Everything from the line containing "e ministre de l’Intérieur et de la Sécurité" through the line containing "Opérationnel Conjoint II (POC II)." in the listing below should be copied exactly, and nothing more.
[Opening DATA SUPPLIED section]
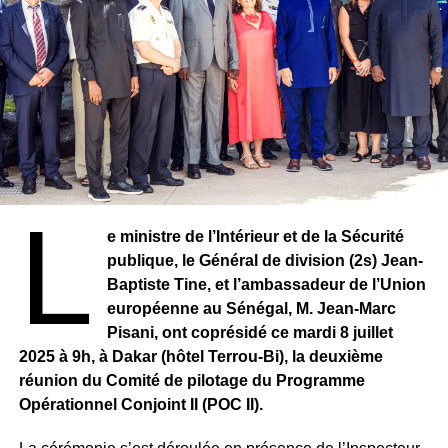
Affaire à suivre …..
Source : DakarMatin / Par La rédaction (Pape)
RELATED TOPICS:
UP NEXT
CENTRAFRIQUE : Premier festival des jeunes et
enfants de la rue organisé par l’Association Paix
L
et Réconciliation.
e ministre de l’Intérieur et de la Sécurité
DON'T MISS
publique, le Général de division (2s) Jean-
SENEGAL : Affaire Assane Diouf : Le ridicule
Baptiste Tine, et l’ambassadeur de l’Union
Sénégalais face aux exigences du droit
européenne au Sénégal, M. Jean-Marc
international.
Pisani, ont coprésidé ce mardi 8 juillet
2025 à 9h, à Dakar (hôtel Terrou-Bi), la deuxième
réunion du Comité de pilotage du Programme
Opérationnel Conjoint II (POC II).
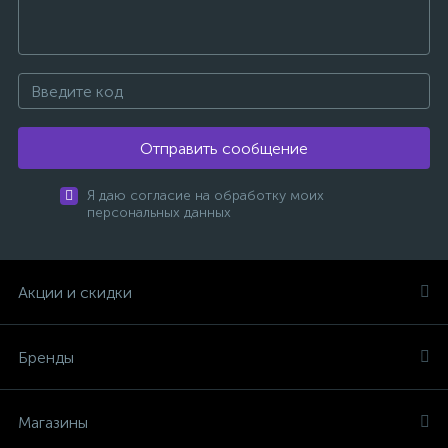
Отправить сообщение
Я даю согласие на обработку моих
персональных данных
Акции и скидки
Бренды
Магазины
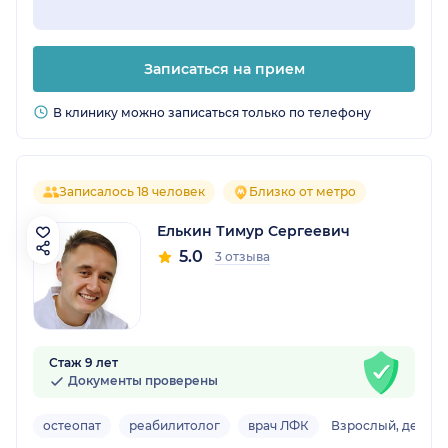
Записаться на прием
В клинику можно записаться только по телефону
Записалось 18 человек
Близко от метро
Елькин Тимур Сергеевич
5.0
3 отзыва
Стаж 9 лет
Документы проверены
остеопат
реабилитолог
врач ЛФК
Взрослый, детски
[Closing DATA SUPPLIED section]
[Opening DATA SUPPLIED section]
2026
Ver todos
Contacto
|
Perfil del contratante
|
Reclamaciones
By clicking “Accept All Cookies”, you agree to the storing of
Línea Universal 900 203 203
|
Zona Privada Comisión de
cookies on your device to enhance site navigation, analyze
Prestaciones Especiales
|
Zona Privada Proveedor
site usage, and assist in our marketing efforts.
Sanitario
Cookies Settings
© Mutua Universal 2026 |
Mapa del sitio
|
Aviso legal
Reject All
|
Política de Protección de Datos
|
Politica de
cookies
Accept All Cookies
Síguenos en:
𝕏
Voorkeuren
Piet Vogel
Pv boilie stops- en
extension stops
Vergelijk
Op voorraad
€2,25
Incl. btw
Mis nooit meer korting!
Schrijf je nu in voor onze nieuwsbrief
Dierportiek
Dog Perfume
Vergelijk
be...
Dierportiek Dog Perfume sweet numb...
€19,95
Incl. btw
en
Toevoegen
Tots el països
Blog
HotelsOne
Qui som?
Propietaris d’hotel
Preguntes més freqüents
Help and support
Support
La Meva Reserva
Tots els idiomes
[Closing DATA SUPPLIED section]
• [TASK RESPONSE]:
e ministre de l’Intérieur et de la Sécurité
DON'T MISS
publique, le Général de division (2s) Jean-
SENEGAL : Affaire Assane Diouf : Le ridicule
Baptiste Tine, et l’ambassadeur de l’Union
Sénégalais face aux exigences du droit
européenne au Sénégal, M. Jean-Marc
international.
Pisani, ont coprésidé ce mardi 8 juillet
2025 à 9h, à Dakar (hôtel Terrou-Bi), la deuxième
réunion du Comité de pilotage du Programme
Opérationnel Conjoint II (POC II).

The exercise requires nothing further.